A chanceler do Reino Unido, Rachel Reeves, reuniu-se com produtores de petróleo e gás do Mar do Norte esta semana para discutir as implicações do conflito. A produção offshore na área tem sido essencial para a estratégia energética do Reino Unido, mas a indústria está em declínio devido ao subinvestimento e conflitos políticos sobre metas de emissões líquidas zero.
O Reino Unido importou quase 43,8 por cento da sua energia no ano passado, acima dos 40 por cento do ano anterior, de acordo com dados oficiais.
A Europa importou 58 por cento da sua energia em 2023, de acordo com a Comissão Europeia (CE), sendo os EUA o seu maior fornecedor de petróleo e GNL, depois da Noruega.
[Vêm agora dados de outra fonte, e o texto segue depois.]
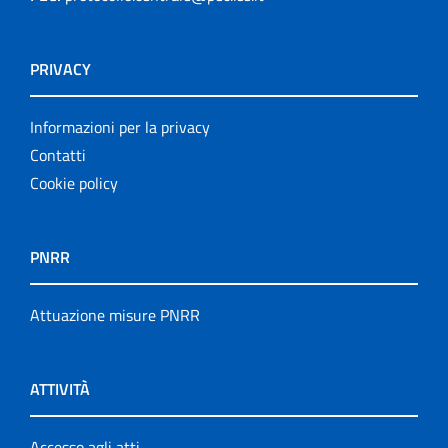
PRIVACY
Informazioni per la privacy
Contatti
Cookie policy
PNRR
Attuazione misure PNRR
ATTIVITÀ
Accesso agli atti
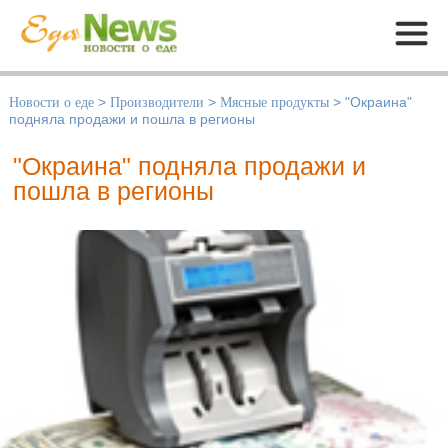
Меню
Новости о еде
>
Производители
>
Мясные продукты
>
"Окраина"
подняла продажи и пошла в регионы
"Окраина" подняла продажи и
пошла в регионы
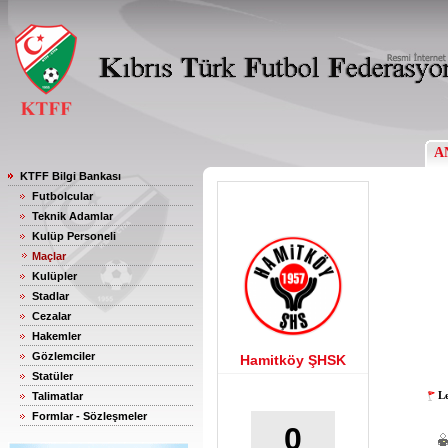
A
KTFF Bilgi Bankası
Futbolcular
Teknik Adamlar
Kulüp Personeli
Maçlar
Kulüpler
Stadlar
Cezalar
Hakemler
Gözlemciler
Hamitköy ŞHSK
Statüler
Le
Talimatlar
Formlar - Sözleşmeler
0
A Zona Euro não vê impacto no seu fornecimento, mas os preços crescentes são uma preocupação, relatou a Reuters esta semana.
A CE planeia convocar uma força-tarefa energética com os Estados-membros e a Agência Internacional de Energia e afirma que está "a acompanhar de perto a evolução dos preços e fornecimento".
Os preços globais de petróleo e gás dispararam em resultado do conflito. O petróleo Brent subiu mais de 10 por cento e está em torno de $80 no momento do relato.
Os preços de referência do gás aumentaram quase 50 por cento, e os analistas prevêem que possam mais que duplicar se o transporte marítimo no Estreito de Hormuz for interrompido durante um mês.
"A Europa e o Reino Unido estão mais expostos à volatilidade do mercado de energia global porque dependem mais das importações, especialmente de GNL", disse Carole Nakhle, diretora executiva da Crystol Energy. A grande produção doméstica de petróleo e gás dos EUA fornece alguma proteção, disse.
"Se as tensões diminuírem, esse prémio pode desfazer-se relativamente rápido. Se as interrupções aos fluxos ou ao transporte marítimo persistirem, os preços podem subir ainda mais."
A Europa tem poucas alternativas além do GNL marítimo para atender à sua demanda de gás, tendo removido quase totalmente os fornecimentos de GNL e gasodutos russos desde a invasão da Ucrânia, disse Tom Marzec-Manser, diretor da Wood Mackenzie.
"Os compradores asiáticos que procuram preencher o seu fornecimento perdido estarão a competir com os compradores europeus por cargas de GNL disponíveis, muitas das quais terão origem nos EUA, com um impacto ascendente nos preços na Europa."
O Reino Unido "inquestionavelmente" olharia para os EUA, "e competiria com pagamentos mais elevados à Noruega com o resto do Norte da Europa", disse Sharma. O Golfo também pode inclinar-se para os EUA para escoltar cargas da região, enquanto Trump "aguenta firme" durante as quatro semanas declaradas.